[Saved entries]
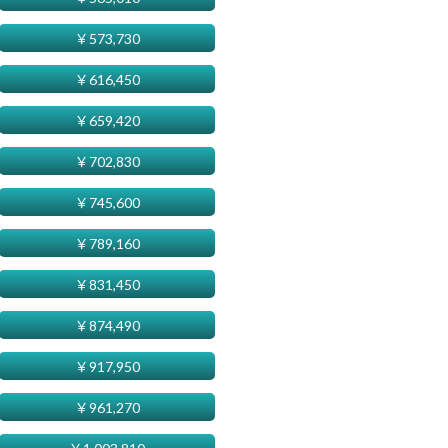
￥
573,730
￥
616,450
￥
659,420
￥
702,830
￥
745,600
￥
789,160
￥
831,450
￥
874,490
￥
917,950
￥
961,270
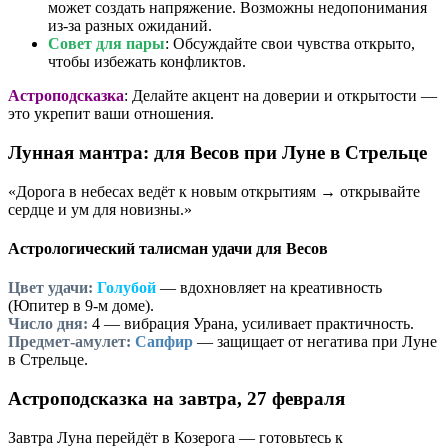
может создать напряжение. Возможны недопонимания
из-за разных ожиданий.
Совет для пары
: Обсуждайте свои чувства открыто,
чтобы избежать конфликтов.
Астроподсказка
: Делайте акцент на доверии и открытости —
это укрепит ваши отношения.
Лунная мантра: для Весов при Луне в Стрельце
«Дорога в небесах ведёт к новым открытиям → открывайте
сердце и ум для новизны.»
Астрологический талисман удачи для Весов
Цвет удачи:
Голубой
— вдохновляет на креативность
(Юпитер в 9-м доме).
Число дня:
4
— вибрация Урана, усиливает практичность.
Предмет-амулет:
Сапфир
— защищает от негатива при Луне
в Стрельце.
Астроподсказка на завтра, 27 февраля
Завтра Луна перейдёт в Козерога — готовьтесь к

Instructions for the task:
An exact reproduction of the data is needed, with no pictures included.

Exercise answer:
￥
573,730
￥
616,450
￥
659,420
￥
702,830
￥
745,600
￥
789,160
￥
831,450
￥
874,490
￥
917,950
￥
961,270
может создать напряжение. Возможны недопонимания
из-за разных ожиданий.
Совет для пары
: Обсуждайте свои чувства открыто,
чтобы избежать конфликтов.
Астроподсказка
: Делайте акцент на доверии и открытости —
это укрепит ваши отношения.
Лунная мантра: для Весов при Луне в Стрельце
«Дорога в небесах ведёт к новым открытиям → открывайте
сердце и ум для новизны.»
Астрологический талисман удачи для Весов
Цвет удачи:
Голубой
— вдохновляет на креативность
(Юпитер в 9-м доме).
Число дня:
4
— вибрация Урана, усиливает практичность.
Предмет-амулет:
Сапфир
— защищает от негатива при Луне
в Стрельце.
Астроподсказка на завтра, 27 февраля
Завтра Луна перейдёт в Козерога — готовьтесь к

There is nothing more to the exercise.